Installation le mardi 28 janvier 03
Je suis heureux d'installer aujourd'hui le conseil supérieur de l'adoption avec son nouveau président.
Pour le ministère de la famille, la question de l'adoption est l'une des thématiques essentielles de son action. Je n'oublie pas en effet qu'à côté du travail sur les modes de garde des jeunes enfants, le crédit d'impôt familles, les réformes du statut des assistantes maternelles, des tutelles et curatelles, et j'en passe, la situation de l'adoption qui concerne plusieurs dizaines de milliers de familles en France nécessite toute mon attention.

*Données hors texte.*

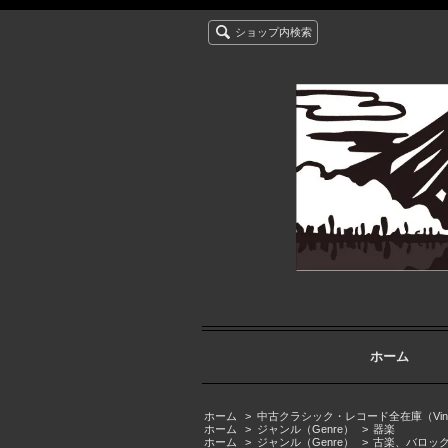
ショップ内検索
ホーム
ホーム
>
中古クラシック・レコード全在庫（Vintage cla
ホーム
>
ジャンル（Genre）
>
器楽
ホーム
>
ジャンル（Genre）
>
古楽、バロッ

Je connais le travail fourni par le CSA depuis plusieurs années. En tant qu'instance de réflexion, de conseil et d'avis placée auprès du Premier ministre, vous avez un rôle fondamental à jouer dans l'évolution et l'accompagnement de la réglementation et des pratiques. Ce rôle vous l'avez tenu avec dynamisme depuis juillet 2000 en complémentarité avec l'autorité centrale pour l'adoption internationale et je ne doute pas qu'il en sera de même pour cette instance renouvelée.

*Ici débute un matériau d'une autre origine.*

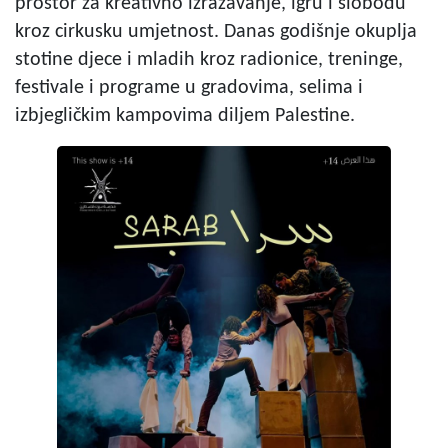
prostor za kreativno izražavanje, igru i slobodu
kroz cirkusku umjetnost. Danas godišnje okuplja
stotine djece i mladih kroz radionice, treninge,
festivale i programe u gradovima, selima i
izbjegličkim kampovima diljem Palestine.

Ainsi, et sans être exhaustif, vous avez contribué aux travaux législatifs et réglementaires des lois du 6 février 2001 relative à l'adoption internationale et du 22 janvier 2002 relative à l'accès aux origines des personnes adoptées et pupilles de l'Etat (le CNAOP). Vous avez travaillé à une meilleure connaissance de l'adoption en invitant divers intervenants à vous présenter leurs travaux et en participant à la réflexion sur la conduite d'études sur les questions d'adoption. A ce titre, vous avez contribué au lancement de l'étude menée par l'INED dans le département des Yvelines sur les candidats à l'adoption et les enfants adoptées dont une présentation des premiers éléments à laquelle vous avez été convié a été faite en novembre dernier à la direction générale de l'action sociale. Je vous annonce d'ores et déjà que des crédits ont été alloués au sein de mon ministère afin que cette létude soit étendue cette année sur huit nouveaux départements.

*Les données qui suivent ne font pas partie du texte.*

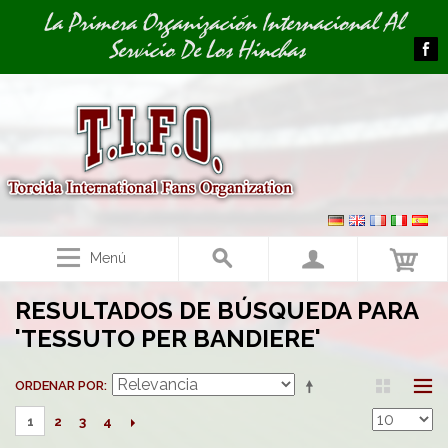
Image 01
Image 02
La Primera Organización Internacional Al
Servicio De Los Hinchas
Menú
RESULTADOS DE BÚSQUEDA PARA
'TESSUTO PER BANDIERE'
ORDENAR POR
2
3
4
1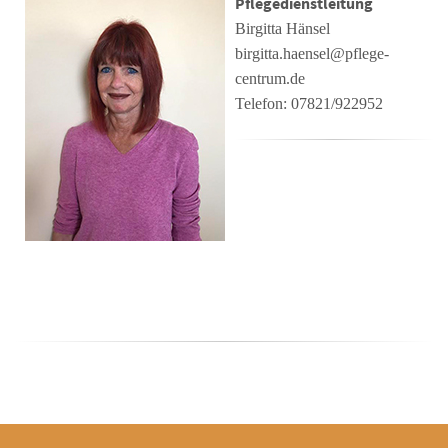
Pflegedienstleitung
Birgitta Hänsel
birgitta.haensel@pflege-
centrum.de
Telefon: 07821/922952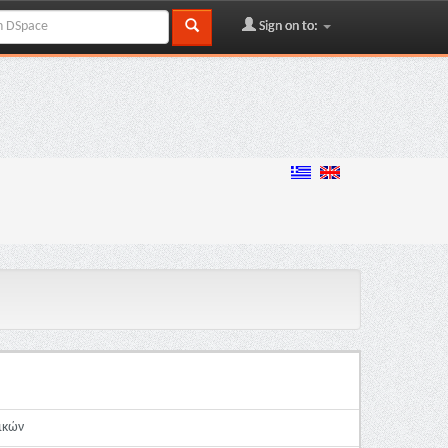
Sign on to:
ικών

J'attache une grande importance à ce que votre instance maintienne et amplifie ces réflexions. Elles permettent, grâce à vos expériences diverses, vos échanges, de faire avancer les problématiques liées à l'adoption et d'améliorer ainsi notre dispositif d'adoption dans l'intérêt en tout premier lieu des enfants.
Je souhaite, en quelques minutes, vous présenter mes priorités. Cela a été souligné aujourd'hui, mais je dois rappeler que l'adoption permet en premier lieu de répondre au besoin de tout enfant, qui en est privé, d'être inséré dans une famille et ce quels que soient son histoire, ses problèmes de santé ou ses difficultés parfois liées à un handicap. Notre priorité, notre préoccupation première, concerne donc bien l'enfant, son intérêt supérieur et le respect de ses droits fondamentaux. Certes l'adoption est la rencontre de deux espérances, de deux attentes, celle de parents, celle d'un enfant. Mais pour nous, entre ces deux espérances, c'est toujours celle de l'enfant qui prime. En clair, nous considérons, et ceci n'est pas une révélation, que l'agrément donné par les services départementaux, au terme de procédures sur lesquelles je vais revenir, ne constitue en rien un "droit à l'enfant". La mission des services, celle des organismes agréés pour l'adoption, les OAA dans notre jargon, consiste bien à trouver une famille à un enfant et non l'inverse. Il est des évidences qu'il est bon de rappeler.
Pour autant, il n'est pas possible de se satisfaire de la situation actuelle. M.C. le Boursicot, dans le rapport qu'elle vient de me remettre ainsi qu'à JF Mattei, a très bien pointé les déficiences de notre dispositif. Notre devoir est d'y remédier et je souhaite vous présenter quelques-unes de nos pistes de réflexion.
Un rappel tout d'abord: En 2001, derniers chiffres disponibles, nous avons eu en France un peu plus de 4.000 enfants adoptés, se partageant entre 1.150 enfants pupilles de l'Etat et 3.094 enfants étrangers.
Ces chiffres illustrent 2 des thèmes majeurs de notre action: 1. la difficulté de trouver en France des enfants adoptables, passez moi l'expression; 2. l'importance, qui ne cesse de croître, de l'apport de l'étranger.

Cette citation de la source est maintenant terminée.